I was just toying with the idea of implementing caches for arithmetic operations that last for several cycles, and was wondering if they could be worth considering.
Then while looking up if that idea had already been considered, I found a patent (damn! But it's expired): https://patents.google.com/patent/US5260898A/en
What do you guys think? Could it have any real-life benefit in your opinion, has any of you ever implemented that, and/or have you seen a real processor implementing it?
Somewhat often, the incoming (to be processed) data, into a function (or similar), is only BYTE sized. Such as TEXT files/arrays, and/or other smallish values (e.g. Dates 1..31, Ages 1..150, Most MPH Car speeds).
So, consider an encryption routine (or similar).
Let's say (hypothetical, i.e. NOT correct in real life) you take each BYTE of an array or file, and perform...

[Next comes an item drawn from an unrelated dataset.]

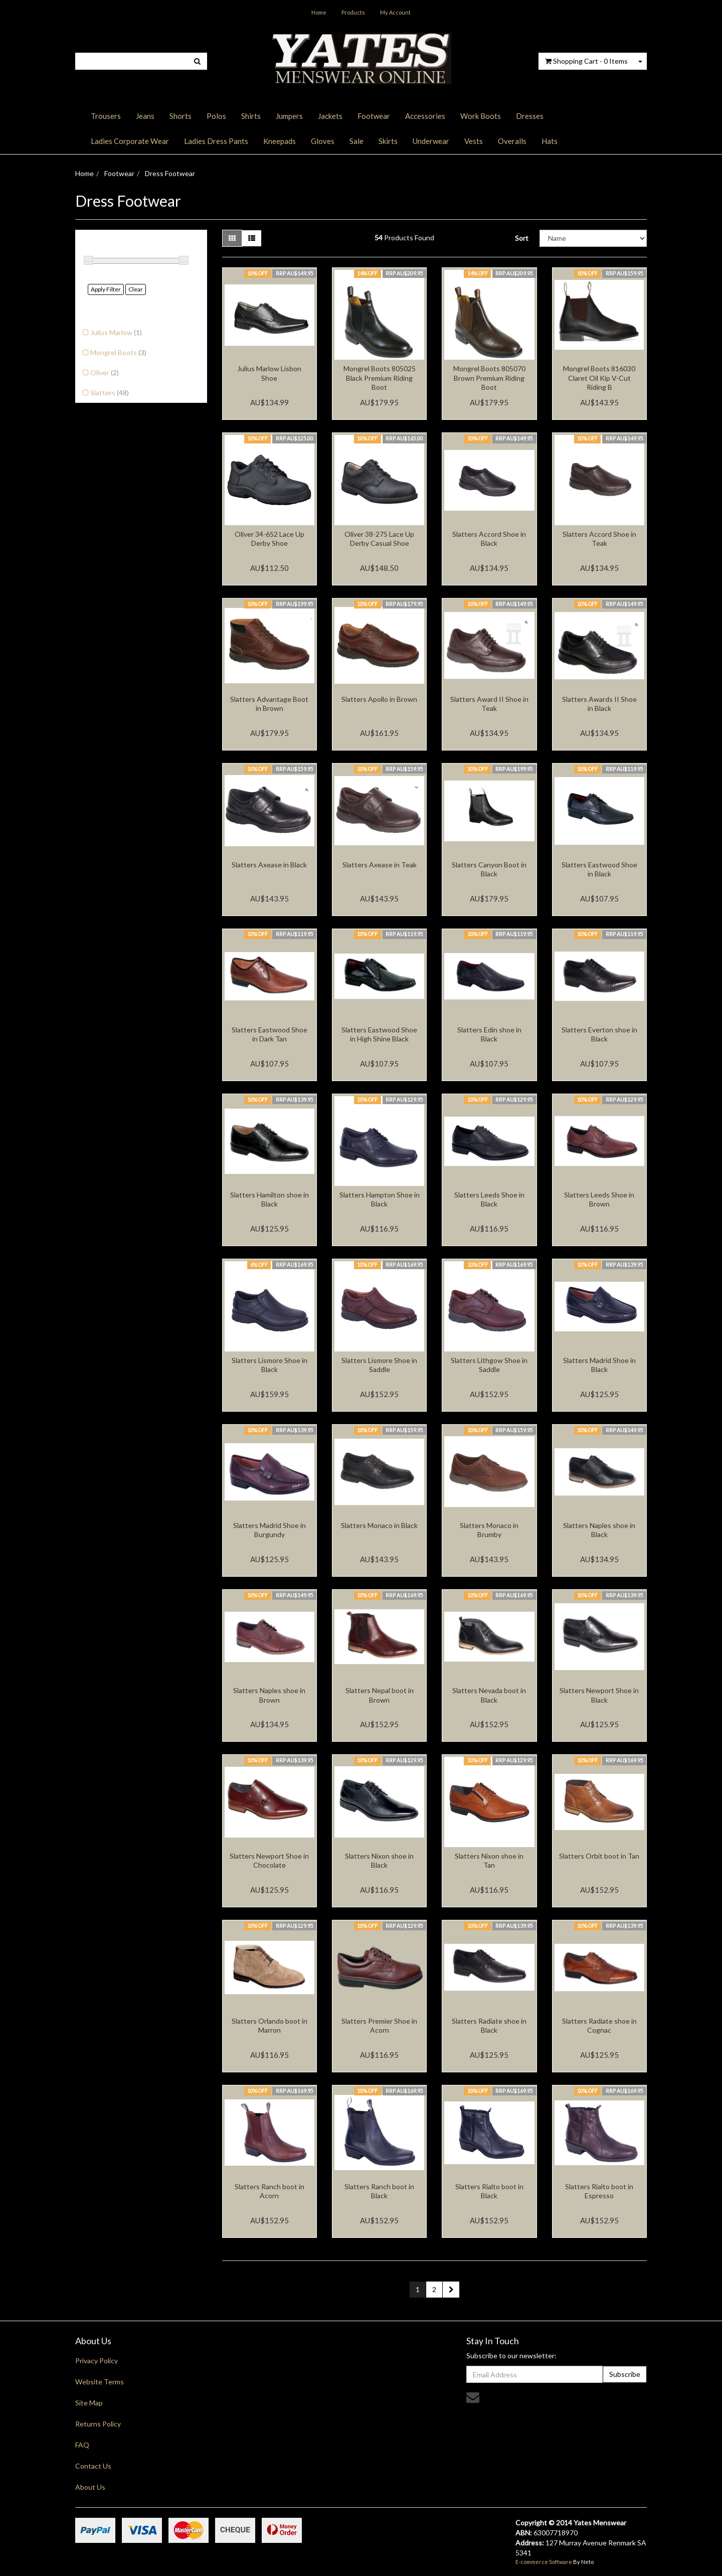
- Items (586, 61)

EncryptionHash += (((CHAR_BYTE x 68) + 12) / 112) and 0xFF. (Pseudocode).
On the one hand, this will take (let's assume DOUBLE's are used), many cycles. E.g. The divide alone, might take 50 cpu cycles, especially on an older cpu. (Ignoring that pipelining/superscaler etc, may slightly/largely eliminate, that delay/time).
So, there are only 256 (char) possible values to calculate (to fill the cache), even if the text array/file is millions of bytes long. Hence (no arithmetic cache), might take 75 (cycles per byte) x 2,000,000 (text bytes to encrypt), = 150 million cpu cycles.
With the arithmetic cache, it might take 1 (cycle, if cache is fast enough) x 2,000,000 = 2 million cycles.
= x75 speedup.
N.B. Ignoring superscaler/pipelining/other-stuff etc, which may significantly change these figures.
This could apply to many actual programs, it could of been pseudorandom number generation, checksum calculation, hashing, database, weather prediction data (temps in deg C), etc etc.
Even if the variable(s), are considerably bigger than shown above. The actual values, may be only limited, to a tiny subset of the available values.
E.g. House numbers, being hashed for a database. Although the variable might be an INT32 type, to allow for very big house numbers. In practice, they will usually be less than 10,000. So, such a hashing algorithm, may only actually see 5,000 different house number types, while processing, tens of millions of addresses.
This technique is sometimes used in software. Where very time-consuming calculations are done, but where similar/same data, is often repeated. Quick hashed, lookup tables, can be used, for already calculated values.
E.g. Electronic circuit simulation, where the voltage hasn't changed (yet, or it has returned to a previous calculated value, e.g. oscillator) at some nodes, so the calculation(s), have already been done.
Despite the millions (approx, depends on algorithm used and resolution etc), of repeated, small time steps, being calculated.